Tuesday, May 09, 2017

A DOOMED CHURCHYARD IN BIRKENHEAD

A great view of the old Churchyard.


The Sphere Newspaper 19th January 1957.



A DOOMED CHURCHYARD IN BIRKENHEAD Beyond the precincts of St. Mary's Church in Birkenhead, Cheshire, rise the cranes and sheds of Cammell Laird, the shipbuilders. In the centre background can be seen the prow of a ship taking shape. The churchyard has been bought by Cammell Laird for the construction of a new dry-dock.
A churchyard in Cheshire is to suffer the unusual fate of transformation into a dry-dock. St. Mary's is a parish church in Birkenhead, on the Wirral Peninsula opposite Liverpool.

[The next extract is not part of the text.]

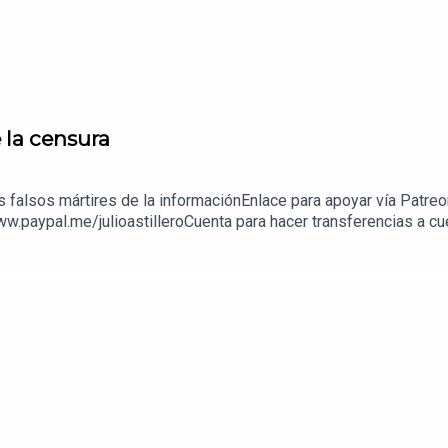
e la censura
os falsos mártires de la informaciónEnlace para apoyar vía Patre
ww.paypal.me/julioastilleroCuenta para hacer transferencias a 
enda:https://julioastillerotienda.com/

Just beyond the precincts lie the workshops, docks and cranes of the busy shipyards of Cammell Laird. The site of the church has been a place of worship for hundreds of years and about 1,900 people have been buried in the churchyard since 1719. The area involved is 3,100 square yards, about two-thirds of the churchyard. This land has been acquired from the church authorities for Cammell Laird under a compulsory purchase order of the Birkenhead Corporation, for the construction of a dry-dock which will be able to accommodate some of the biggest oil tankers afloat. Workmen wearing special clothing and supervised by medical and ecclesiastical officials will undertake the task of disinterring and removing the remains of the buried dead. These will be reinterred in a neighboring cemetery. St. Mary's Church was consecrated in 1821, but the grounds contain the ruins of a priory which was founded in the middle of the twelfth century by Benedictine monks. This foundation survived 400 years, to be dissolved by Henry VIII at the Reformation. The ruins will not be displaced in the construction of the shipyard.